- Work item -
Everything from the line with "Highlight 'right lung middle lobe'." to the end of the material is to be retyped exactly, both ends included, and nothing else.

--------------------

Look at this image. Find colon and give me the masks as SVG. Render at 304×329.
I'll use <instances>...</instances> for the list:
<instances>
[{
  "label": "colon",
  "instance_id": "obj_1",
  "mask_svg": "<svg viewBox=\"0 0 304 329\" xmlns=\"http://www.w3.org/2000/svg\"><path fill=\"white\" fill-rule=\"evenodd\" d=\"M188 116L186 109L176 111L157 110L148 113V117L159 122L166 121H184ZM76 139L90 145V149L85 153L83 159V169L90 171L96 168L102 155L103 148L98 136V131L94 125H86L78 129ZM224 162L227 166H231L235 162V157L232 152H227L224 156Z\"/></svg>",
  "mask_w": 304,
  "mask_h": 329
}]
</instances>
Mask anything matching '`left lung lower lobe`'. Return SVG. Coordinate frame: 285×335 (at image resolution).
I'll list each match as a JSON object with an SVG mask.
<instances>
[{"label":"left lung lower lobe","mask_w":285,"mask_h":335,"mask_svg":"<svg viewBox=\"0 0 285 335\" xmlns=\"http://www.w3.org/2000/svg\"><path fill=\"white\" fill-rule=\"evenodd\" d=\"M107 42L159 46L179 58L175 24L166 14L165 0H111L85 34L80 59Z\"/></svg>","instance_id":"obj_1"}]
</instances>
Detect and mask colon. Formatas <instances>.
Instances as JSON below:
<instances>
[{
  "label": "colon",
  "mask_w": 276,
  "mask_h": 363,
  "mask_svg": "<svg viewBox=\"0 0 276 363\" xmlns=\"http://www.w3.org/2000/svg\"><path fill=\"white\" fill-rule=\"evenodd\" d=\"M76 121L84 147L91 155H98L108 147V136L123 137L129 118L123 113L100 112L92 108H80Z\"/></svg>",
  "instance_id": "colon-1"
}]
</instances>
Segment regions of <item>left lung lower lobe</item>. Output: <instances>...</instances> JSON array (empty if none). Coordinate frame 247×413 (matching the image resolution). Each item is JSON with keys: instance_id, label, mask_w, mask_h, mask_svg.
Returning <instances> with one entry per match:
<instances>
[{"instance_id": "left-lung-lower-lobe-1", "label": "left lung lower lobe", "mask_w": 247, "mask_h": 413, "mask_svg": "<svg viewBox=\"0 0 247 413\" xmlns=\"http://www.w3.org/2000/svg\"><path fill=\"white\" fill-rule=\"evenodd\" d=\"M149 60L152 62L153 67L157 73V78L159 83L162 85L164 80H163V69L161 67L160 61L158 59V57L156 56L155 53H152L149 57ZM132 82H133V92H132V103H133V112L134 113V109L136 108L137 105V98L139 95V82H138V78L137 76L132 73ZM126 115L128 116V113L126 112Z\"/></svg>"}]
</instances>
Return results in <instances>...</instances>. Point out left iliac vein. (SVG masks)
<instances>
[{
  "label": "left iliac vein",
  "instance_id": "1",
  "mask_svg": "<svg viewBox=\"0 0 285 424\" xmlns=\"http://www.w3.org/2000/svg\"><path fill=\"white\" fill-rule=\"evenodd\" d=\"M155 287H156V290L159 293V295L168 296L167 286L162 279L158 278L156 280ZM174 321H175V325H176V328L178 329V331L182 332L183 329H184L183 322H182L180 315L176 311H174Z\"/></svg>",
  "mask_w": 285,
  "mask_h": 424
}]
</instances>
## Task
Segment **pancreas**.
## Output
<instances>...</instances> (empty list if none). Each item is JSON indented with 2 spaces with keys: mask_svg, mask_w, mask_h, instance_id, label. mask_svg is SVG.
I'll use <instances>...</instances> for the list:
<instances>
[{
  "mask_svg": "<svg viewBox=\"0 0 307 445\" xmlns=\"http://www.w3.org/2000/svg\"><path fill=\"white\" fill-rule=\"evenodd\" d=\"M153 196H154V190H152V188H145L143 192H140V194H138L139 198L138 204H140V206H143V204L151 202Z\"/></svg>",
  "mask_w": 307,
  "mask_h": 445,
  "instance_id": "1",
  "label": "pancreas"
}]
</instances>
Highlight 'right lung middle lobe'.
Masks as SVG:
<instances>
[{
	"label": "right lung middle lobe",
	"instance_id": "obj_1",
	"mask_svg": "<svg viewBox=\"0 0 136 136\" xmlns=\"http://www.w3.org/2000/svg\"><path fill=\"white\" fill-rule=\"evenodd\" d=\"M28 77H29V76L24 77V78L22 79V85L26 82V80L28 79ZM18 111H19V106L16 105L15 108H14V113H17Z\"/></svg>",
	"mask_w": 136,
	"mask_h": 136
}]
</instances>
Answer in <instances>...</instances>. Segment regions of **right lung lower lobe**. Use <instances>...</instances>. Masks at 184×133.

--------------------

- Response area -
Highlight 'right lung middle lobe'.
Masks as SVG:
<instances>
[{
	"label": "right lung middle lobe",
	"instance_id": "obj_1",
	"mask_svg": "<svg viewBox=\"0 0 136 136\" xmlns=\"http://www.w3.org/2000/svg\"><path fill=\"white\" fill-rule=\"evenodd\" d=\"M28 77H29V76L24 77V78L22 79V85L26 82V80L28 79ZM18 111H19V106L16 105L15 108H14V113H17Z\"/></svg>",
	"mask_w": 136,
	"mask_h": 136
}]
</instances>
Answer in <instances>...</instances>. Segment regions of **right lung lower lobe**. Use <instances>...</instances>. Masks at 184×133.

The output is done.